The real story is in Barb’s asides, on gender, on patriotism, on how the war came and why we fight. As an attack helicopter, Barb’s views on gender, on her past life as high-femme Seo Ji Hee and on performing and being an attack helicopter, on where gender comes from and what functions it serves the individual and the human race as a whole…
…isn’t my place to say. It might be in fifty years, after I’ve been digesting this story long enough. But not today. I can’t speak to that condition.
Barb is wry about the United States, and about its war against the Pear Mesa Budget Committee, but ultimately believes in flawed human oversight and its official apparatus, democracy.
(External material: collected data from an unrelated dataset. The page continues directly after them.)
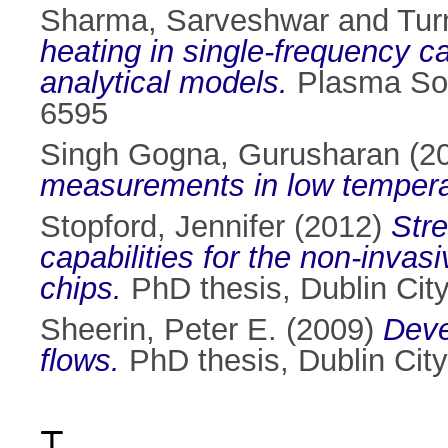
Sharma, Sarveshwar
and
Tur
heating in single-frequency ca
analytical models.
Plasma Sou
6595
Singh Gogna, Gurusharan
(2
measurements in low tempera
Stopford, Jennifer
(2012)
Stre
capabilities for the non-invas
chips.
PhD thesis, Dublin City
Sheerin, Peter E.
(2009)
Deve
flows.
PhD thesis, Dublin City
T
Barb’s isn’t the full-throated patriotism of midnight rallies or even parade grounds, but it isn’t the time-serving “just to pay for dental school” enlistment soul either. Barb believes. But Barb does not believe unthinkingly. Barb accepted a gender reassignment, not a mind wipe.
Because Barb has things to say about Pear Mesa, too. About how the Pear Mesa actuarial algorithms identified American flags as the enemy and systemically removed every one of them. About how it plants pear orchards on pear orchards, for reasons not even Pear Mesa’s subjects understand. About how Pear Mesa stayed there as the waters rose and consumed the Mississippi Valley and the Feds fled for their northern fastnesses to hunker behind polders of new Amsterdam.
And all the while, Barb performs delicate, unstable flight maneuvers (“Did you know instability is one of the most vital traits of a combat aircraft?”) and conducts electronic warfare, the way I roll my shoulders and bellow my laugh and wear a broad snap-brim fedora just so.
This story is beautiful, and to me, that’s all the justification it needed to be published and see the light of day. It is beautiful, because it is sincere. This story took a sneer of a right-wing mockery, “I sexually identify as an attack helicopter!!!” from the mouth of some red-hatted miltech LARPer, and took it dead seriously. Barb is an attack helicopter, and quickly clarifies that that is a gender assignment rather than a sexuality. Isabel Fall is completely, utterly sincere with this story, sincere about Barb’s gender, sincere about her own gender, sincere about war, and patriotism, and uncertainty, and fluidity, and instability.
That’s why it works. That’s why it’s the best science fiction short story of the year, and still will be in December.
That’s why this story is beautiful.
And that’s why it deserves to be read.